# Show that if $f(x) > 0$ for all $x \in [a,b]$, then $\int_{a}^b f(x) dx > 0$

Assume $f$ is Riemann integrable and nonnegative over $[a,b]$. Show that if $f(x) > 0$ for all $x \in [a,b]$, then $\int_{a}^b f(x) dx > 0$.

This seems very obvious to me. One thing I would do is if the function is not continuous, break up the integrals it is continuous on into infinitely many small integrals which all must a approach a positive number. I still am trying to see how to make this argument rigorous.

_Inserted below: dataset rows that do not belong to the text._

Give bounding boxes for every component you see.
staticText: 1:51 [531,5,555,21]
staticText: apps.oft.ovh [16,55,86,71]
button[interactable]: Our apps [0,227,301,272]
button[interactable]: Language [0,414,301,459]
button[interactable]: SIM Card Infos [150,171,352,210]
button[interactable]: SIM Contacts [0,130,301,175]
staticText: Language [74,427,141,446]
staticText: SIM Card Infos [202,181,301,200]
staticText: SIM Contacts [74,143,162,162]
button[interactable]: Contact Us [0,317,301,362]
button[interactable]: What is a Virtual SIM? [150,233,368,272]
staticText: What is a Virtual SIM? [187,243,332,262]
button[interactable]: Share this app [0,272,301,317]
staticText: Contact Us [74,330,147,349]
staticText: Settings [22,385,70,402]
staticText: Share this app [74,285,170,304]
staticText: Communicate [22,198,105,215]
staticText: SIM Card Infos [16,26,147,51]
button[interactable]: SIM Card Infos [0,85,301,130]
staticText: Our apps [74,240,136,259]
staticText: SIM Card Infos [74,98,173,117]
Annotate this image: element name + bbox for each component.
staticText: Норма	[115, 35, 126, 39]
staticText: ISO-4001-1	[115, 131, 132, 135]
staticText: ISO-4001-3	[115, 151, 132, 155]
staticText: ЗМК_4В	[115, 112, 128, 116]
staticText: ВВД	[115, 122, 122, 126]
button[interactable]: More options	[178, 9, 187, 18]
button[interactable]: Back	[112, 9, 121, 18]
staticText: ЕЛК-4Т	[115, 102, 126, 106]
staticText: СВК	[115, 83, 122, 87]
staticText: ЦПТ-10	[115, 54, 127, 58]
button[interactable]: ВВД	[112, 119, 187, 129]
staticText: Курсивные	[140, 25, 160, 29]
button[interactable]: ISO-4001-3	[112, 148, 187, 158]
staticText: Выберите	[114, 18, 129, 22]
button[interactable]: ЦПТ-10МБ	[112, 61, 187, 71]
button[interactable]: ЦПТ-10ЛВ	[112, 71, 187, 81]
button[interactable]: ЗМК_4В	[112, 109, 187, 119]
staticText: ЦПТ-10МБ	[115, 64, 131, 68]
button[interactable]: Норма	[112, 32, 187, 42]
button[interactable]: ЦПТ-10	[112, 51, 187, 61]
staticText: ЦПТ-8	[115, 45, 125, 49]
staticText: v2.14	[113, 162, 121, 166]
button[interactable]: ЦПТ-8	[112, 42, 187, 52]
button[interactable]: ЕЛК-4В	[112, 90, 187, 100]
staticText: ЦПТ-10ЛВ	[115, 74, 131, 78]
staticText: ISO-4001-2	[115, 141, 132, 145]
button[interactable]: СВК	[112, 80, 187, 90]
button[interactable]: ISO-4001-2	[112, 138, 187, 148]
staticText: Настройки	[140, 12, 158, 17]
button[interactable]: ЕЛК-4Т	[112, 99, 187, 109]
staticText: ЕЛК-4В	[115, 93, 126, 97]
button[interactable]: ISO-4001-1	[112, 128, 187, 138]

• Is this for a Riemann integral? Or Lebesgue? Or something third altogether? Apr 26, 2016 at 23:36
• It is a Riemann integral. Apr 26, 2016 at 23:38
• Do you know the mean value theorem (for integrals)? Apr 26, 2016 at 23:41
• @EricTowers Yes, I do. Apr 26, 2016 at 23:43
• Why does the question say $f(x)$ is nonnegative then say $f(x) > 0$? Apr 27, 2016 at 0:09

One can show without much difficulty that a Riemann integrable function on a bounded interval has at least a point of continuity. (There exists infinitely many of them actually)Let c be a point of continuity of $f(x)$ on the interval $[a,b]$ . Note that since $f(c)>0$ there exists a neighborhood about $x=c$ such that $f(x) > \frac{f(c)}{2}$ on that neighbourhood. Thus we can easily conclude that the integral is strictly positive.

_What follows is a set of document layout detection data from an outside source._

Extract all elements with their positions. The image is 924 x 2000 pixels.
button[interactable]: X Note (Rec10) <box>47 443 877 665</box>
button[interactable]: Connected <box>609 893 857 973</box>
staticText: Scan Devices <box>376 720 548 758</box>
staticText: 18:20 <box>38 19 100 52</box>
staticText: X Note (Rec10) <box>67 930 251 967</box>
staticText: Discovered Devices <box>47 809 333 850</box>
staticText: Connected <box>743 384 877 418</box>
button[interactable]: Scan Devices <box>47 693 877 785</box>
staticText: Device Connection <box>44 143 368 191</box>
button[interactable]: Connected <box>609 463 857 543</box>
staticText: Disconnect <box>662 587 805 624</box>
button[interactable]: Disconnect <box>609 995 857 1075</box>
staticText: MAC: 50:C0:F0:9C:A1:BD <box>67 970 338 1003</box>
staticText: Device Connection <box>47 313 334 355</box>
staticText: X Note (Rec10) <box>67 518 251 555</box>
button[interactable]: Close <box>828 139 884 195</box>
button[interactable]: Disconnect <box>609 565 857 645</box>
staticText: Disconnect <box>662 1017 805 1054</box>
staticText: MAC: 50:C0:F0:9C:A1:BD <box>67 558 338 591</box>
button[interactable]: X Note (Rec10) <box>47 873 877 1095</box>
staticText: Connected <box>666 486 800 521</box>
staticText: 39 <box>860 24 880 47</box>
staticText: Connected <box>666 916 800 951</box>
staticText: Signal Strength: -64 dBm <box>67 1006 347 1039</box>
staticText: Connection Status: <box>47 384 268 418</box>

• No you do not. Integral of $f$ on the whole interval is bigger than integral over that small neighbourhood above. Result follows trivially
– Ali
Apr 27, 2016 at 0:27
• I agree. This is so simple and basically exactly the same proof of the statement when $f$ is assumed continuous everywhere. I was thinking it had to be more involved here, but simplicity wins! Apr 27, 2016 at 0:40
• The essence of the proof lies in the fact that f should be continuous at some point in the interval. This of course I have not written out as I am short on time but the idea is to use some sort of nested compactness argument. I can write it out later
– Ali
Apr 27, 2016 at 0:46
• This is a fairly well-known theorem proven in almost every book on this subject, you can probably just reference Wiki or e.q. this question. Apr 27, 2016 at 0:48
• A function is Riemann-integrable if and only if it is bounded and continuous except on a set of Lebesgue measure zero; hence the claim that there exists at least one point of continuity is in fact a drastic understatement. Apr 27, 2016 at 0:50

Hmm, going through the Lebesgue integral actually seems to be the simplest path here.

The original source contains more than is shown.